- Opening Delimiter -

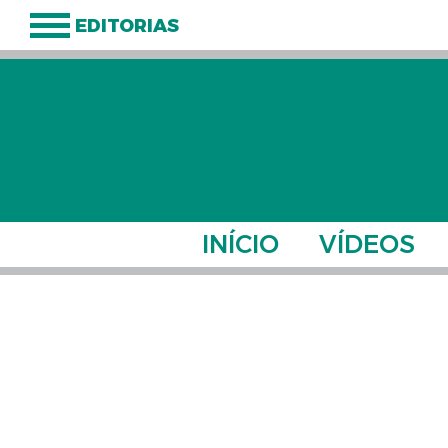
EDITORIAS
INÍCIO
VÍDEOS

- Closing Delimiter -
- Opening Delimiter -

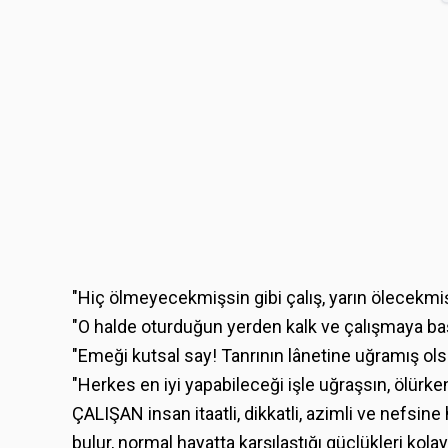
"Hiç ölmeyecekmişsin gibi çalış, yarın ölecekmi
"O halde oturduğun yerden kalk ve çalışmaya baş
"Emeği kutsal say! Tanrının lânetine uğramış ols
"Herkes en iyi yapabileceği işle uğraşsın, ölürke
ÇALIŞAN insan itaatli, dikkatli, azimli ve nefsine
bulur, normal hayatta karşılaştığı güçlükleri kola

- Closing Delimiter -

Go to the line with "çalış, yarın ölecekmi" in the entries above and repeat every line from there through the line with "bulur, normal hayatta", exactly and with no other text.

### YOUR RESPONSE
"Hiç ölmeyecekmişsin gibi çalış, yarın ölecekmi
"O halde oturduğun yerden kalk ve çalışmaya baş
"Emeği kutsal say! Tanrının lânetine uğramış ols
"Herkes en iyi yapabileceği işle uğraşsın, ölürke
ÇALIŞAN insan itaatli, dikkatli, azimli ve nefsine
bulur, normal hayatta karşılaştığı güçlükleri kola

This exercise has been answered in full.